Polishing performance is determined through testing a sample slurry in a Chemical Mechanical Planarization (CMP) process. Chemical Mechanical Planarization (CMP) is performed using a IPEC 372 polishing tool and a K-grooved IC 1400 polishing pad. The wafer carrier speed is set at 40 rpm with a table speed of 45 rpm. The ceria slurry flow rate is 125 mL/min and solid loading of ceria is 1.2%. The test is performed on an 8″ PETEOS wafer for 60 seconds. Removal rate is calculated based on the weight loss of the wafer.

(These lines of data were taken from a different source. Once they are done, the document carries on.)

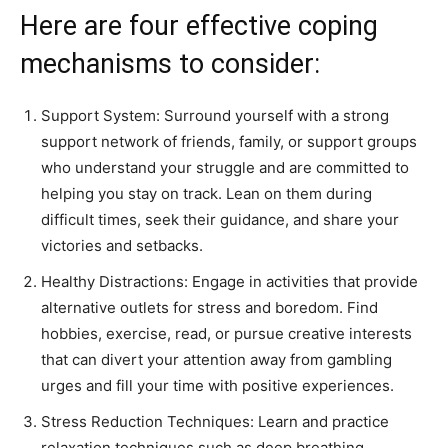
Here are four effective coping
mechanisms to consider:
Support System: Surround yourself with a strong
support network of friends, family, or support groups
who understand your struggle and are committed to
helping you stay on track. Lean on them during
difficult times, seek their guidance, and share your
victories and setbacks.
Healthy Distractions: Engage in activities that provide
alternative outlets for stress and boredom. Find
hobbies, exercise, read, or pursue creative interests
that can divert your attention away from gambling
urges and fill your time with positive experiences.
Stress Reduction Techniques: Learn and practice
relaxation techniques such as deep breathing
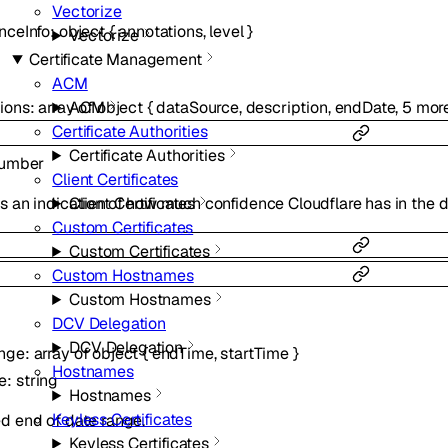
Vectorize
nceInfo
:
object
{
annotations
,
level
}
Vectorize
Certificate Management
ACM
ions
:
array of
object
{
dataSource
,
description
,
endDate
,
5
mor
ACM
Certificate Authorities
Certificate Authorities
umber
Client Certificates
Client Certificates
s an indication of how much confidence Cloudflare has in the d
Custom Certificates
Custom Certificates
Custom Hostnames
Custom Hostnames
DCV Delegation
DCV Delegation
nge
:
array of
object
{
endTime
,
startTime
}
Hostnames
e
:
string
Hostnames
Keyless Certificates
d end of date range.
Keyless Certificates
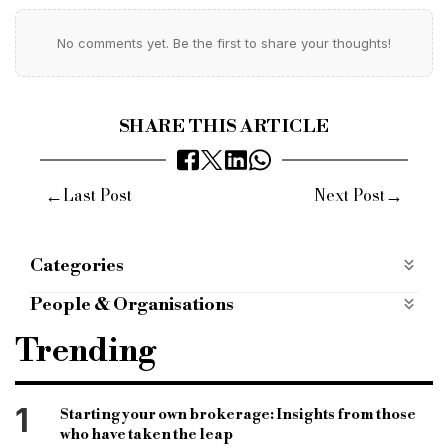
No comments yet. Be the first to share your thoughts!
SHARE THIS ARTICLE
←
→
Last Post
Next Post
Categories
Products
People & Organisations
hitachi capital
input finance product
farmer
Trending
British farmers
agriculture businesses
agricultural chemicals
fertiliser
1
Starting your own brokerage: Insights from those
who have taken the leap
flexible repayment term
specialist loan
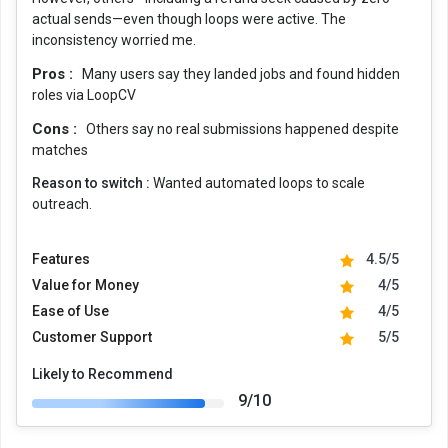
actual sends—even though loops were active. The
inconsistency worried me.
Pros :
Many users say they landed jobs and found hidden
roles via LoopCV
Cons :
Others say no real submissions happened despite
matches
Reason to switch :
Wanted automated loops to scale
outreach.
Features
4.5/5
Value for Money
4/5
Ease of Use
4/5
Customer Support
5/5
Likely to Recommend
9/10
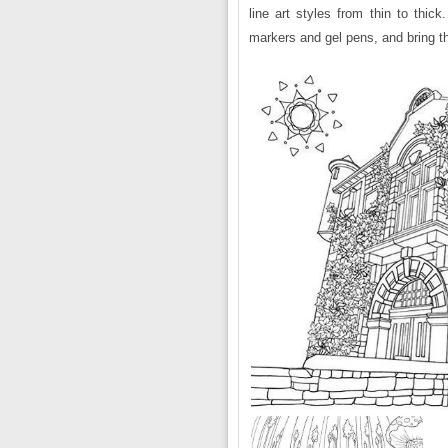
line art styles from thin to thic
markers and gel pens, and bring th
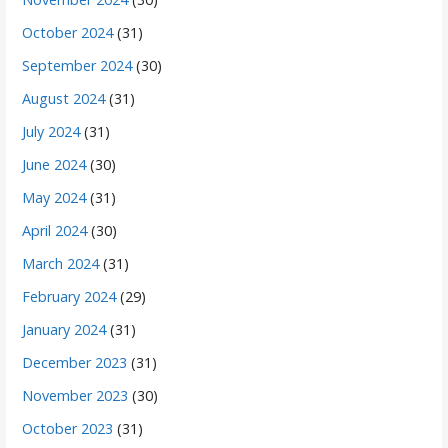
October 2024
(31)
September 2024
(30)
August 2024
(31)
July 2024
(31)
June 2024
(30)
May 2024
(31)
April 2024
(30)
March 2024
(31)
February 2024
(29)
January 2024
(31)
December 2023
(31)
November 2023
(30)
October 2023
(31)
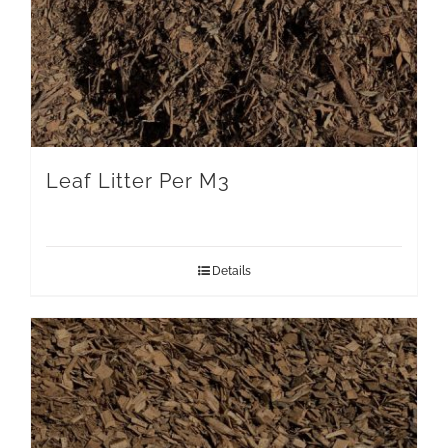
Leaf Litter Per M3
Details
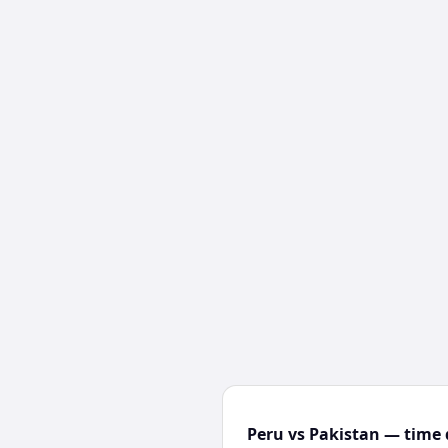
Peru vs Pakistan — time 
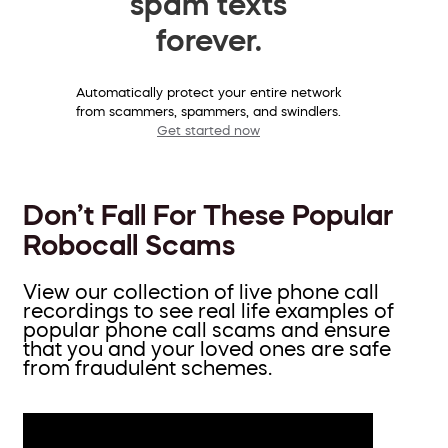
spam texts
forever.
Automatically protect your entire network
from scammers, spammers, and swindlers.
Get started now
Don’t Fall For These Popular
Robocall Scams
View our collection of live phone call
recordings to see real life examples of
popular phone call scams and ensure
that you and your loved ones are safe
from fraudulent schemes.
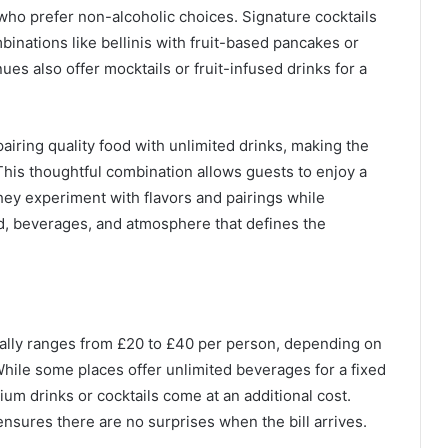
e who prefer non-alcoholic choices. Signature cocktails
inations like bellinis with fruit-based pancakes or
s also offer mocktails or fruit-infused drinks for a
iring quality food with unlimited drinks, making the
 This thoughtful combination allows guests to enjoy a
 they experiment with flavors and pairings while
ood, beverages, and atmosphere that defines the
rally ranges from £20 to £40 per person, depending on
 While some places offer unlimited beverages for a fixed
m drinks or cocktails come at an additional cost.
nsures there are no surprises when the bill arrives.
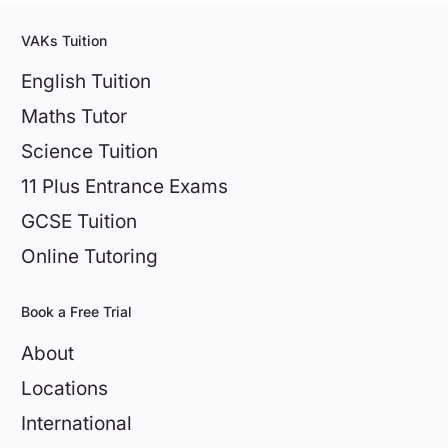
VAKs Tuition
English Tuition
Maths Tutor
Science Tuition
11 Plus Entrance Exams
GCSE Tuition
Online Tutoring
Book a Free Trial
About
Locations
International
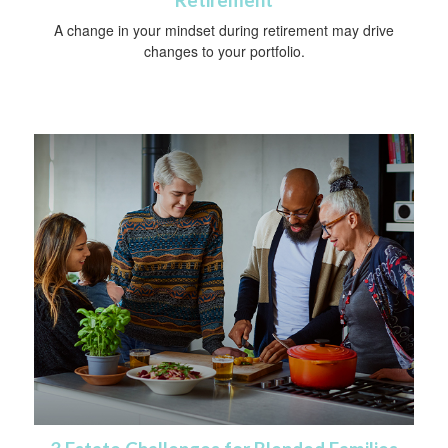
A change in your mindset during retirement may drive
changes to your portfolio.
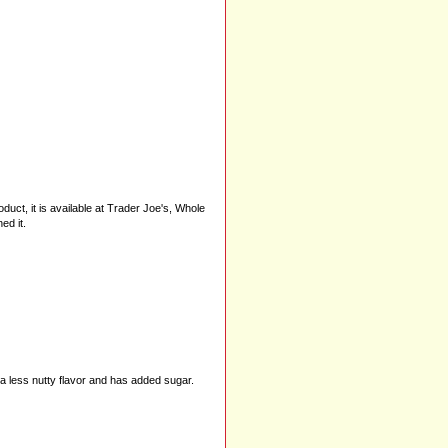
uct, it is available at Trader Joe's, Whole
ed it.
as a less nutty flavor and has added sugar.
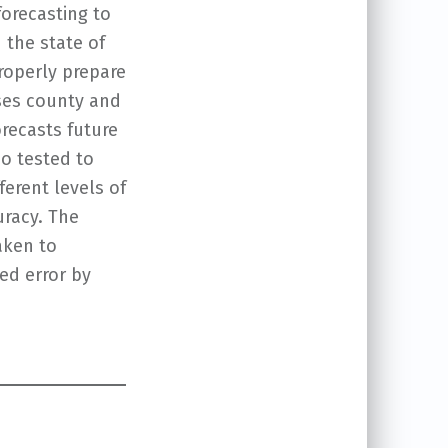
forecasting to
 the state of
roperly prepare
uses county and
recasts future
so tested to
erent levels of
uracy. The
aken to
ed error by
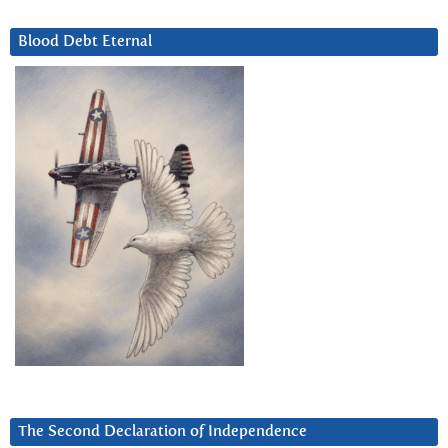
Blood Debt Eternal
The Second Declaration of Independence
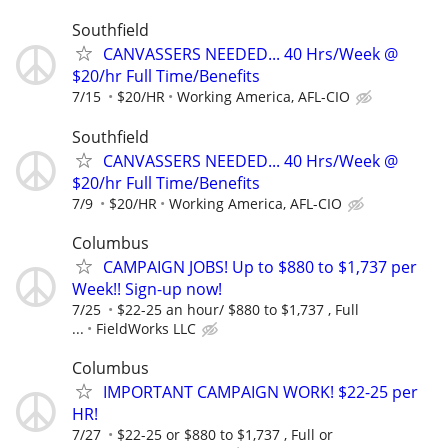
Southfield
CANVASSERS NEEDED... 40 Hrs/Week @
$20/hr Full Time/Benefits
7/15
$20/HR
Working America, AFL-CIO
Southfield
CANVASSERS NEEDED... 40 Hrs/Week @
$20/hr Full Time/Benefits
7/9
$20/HR
Working America, AFL-CIO
Columbus
CAMPAIGN JOBS! Up to $880 to $1,737 per
Week!! Sign-up now!
7/25
$22-25 an hour/ $880 to $1,737 , Full
...
FieldWorks LLC
Columbus
IMPORTANT CAMPAIGN WORK! $22-25 per
HR!
7/27
$22-25 or $880 to $1,737 , Full or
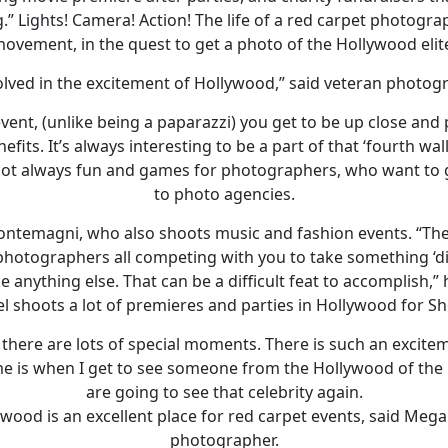
g.” Lights! Camera! Action! The life of a red carpet photogr
ovement, in the quest to get a photo of the Hollywood elit
nvolved in the excitement of Hollywood,” said veteran phot
event, (unlike being a paparazzi) you get to be up close and 
fits. It’s always interesting to be a part of that ‘fourth wal
s not always fun and games for photographers, who want to ge
to photo agencies.
Montemagni, who also shoots music and fashion events. “The
hotographers all competing with you to take something ‘di
ke anything else. That can be a difficult feat to accomplish,” 
 shoots a lot of premieres and parties in Hollywood for S
 there are lots of special moments. There is such an excite
e is when I get to see someone from the Hollywood of the
are going to see that celebrity again.
llywood is an excellent place for red carpet events, said Meg
photographer.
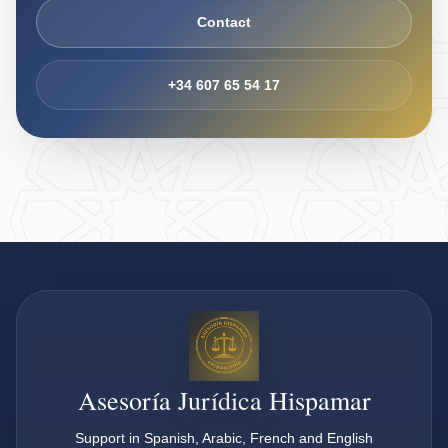
Contact
+34 607 65 54 17
Asesoría Jurídica Hispamar
Support in Spanish, Arabic, French and English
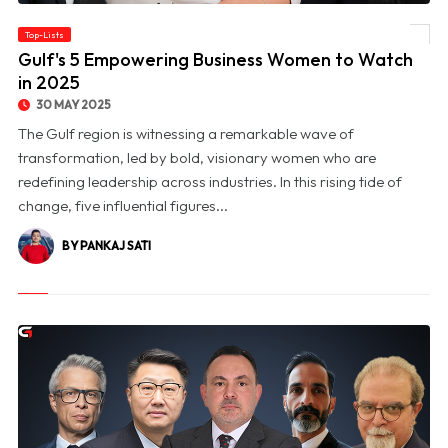
Top-Lists
© Gulf's 5 Empowering Business Women to Watch in 2025
Gulf's 5 Empowering Business Women to Watch
in 2025
30 MAY 2025
The Gulf region is witnessing a remarkable wave of
transformation, led by bold, visionary women who are
redefining leadership across industries. In this rising tide of
change, five influential figures...
BY PANKAJ SATI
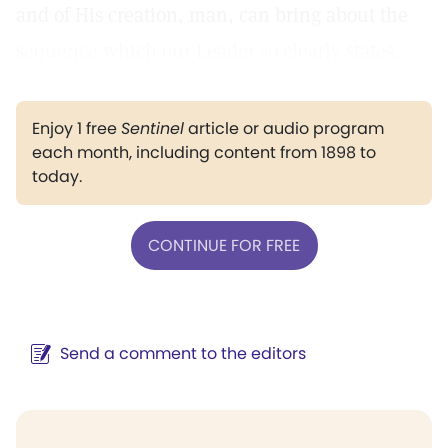
and of His creation, man, can bring about the
sequence which our Leader so clearly states.
Enjoy 1 free
Sentinel
article or audio program
each month, including content from 1898 to
today.
CONTINUE FOR FREE
Send a comment to the editors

As illustrated in Example 1, precipitation of cerium oxide and thermal treatment at temperatures below 600° C. provides a low density ceria material that has poor material removal rates (MRR). However, as illustrated in Examples 2, 3, and 4, increasing the temperature of the heat treatment increases the MRR, but decreases the quality of the polished surface.

In Examples 5 through 12, potassium hydroxide is used to precipitate cerium oxide. In general, Applicants surprisingly found that using potassium hydroxide permits lower calcining temperatures than using ammonium hydroxide. In addition, Applicants surprisingly found that the potassium hydroxide influences particle growth and polishing performance.

In Example 5, the potassium of the potassium hydroxide is washed away to a low ion conductivity prior to drying and calcining. The resulting material exhibits reasonable MRR and good surface quality. In Example 6, the ion conductivity is maintained above 1000 μS/cm prior to drying and calcining, but the potassium ion remains in the final particulate material. The resulting material exhibits a reduced MRR and produces a worse surface finish relative to Example 5.

In contrast, Examples 7 through 12 maintain ion conductivity greater than 500 μS/cm prior to heat treatment, heat treat at a temperature greater than 650° C., and perform ion exchange on the resulting powder. Each of the Examples 7 through 12 exhibit significantly improved MRR relative to Examples 5 and 6.

While Examples 7 through 9 exhibit desirable MRR, the ceria materials of these examples produce lower quality surface finishes. In contrast, Examples 10 through 12 exhibit even higher MRR and provide excellent surface finish. Applicants attribute the surface finishing difference to smaller secondary particle size distribution and greater density.

Example 13

In particular, Applicants discovered that particular combinations of ion conductivity, calcining temperature, wet-milling, and ion exchange processing can be used to promote crystal growth in the ceria material and provide desirable abrasive performance.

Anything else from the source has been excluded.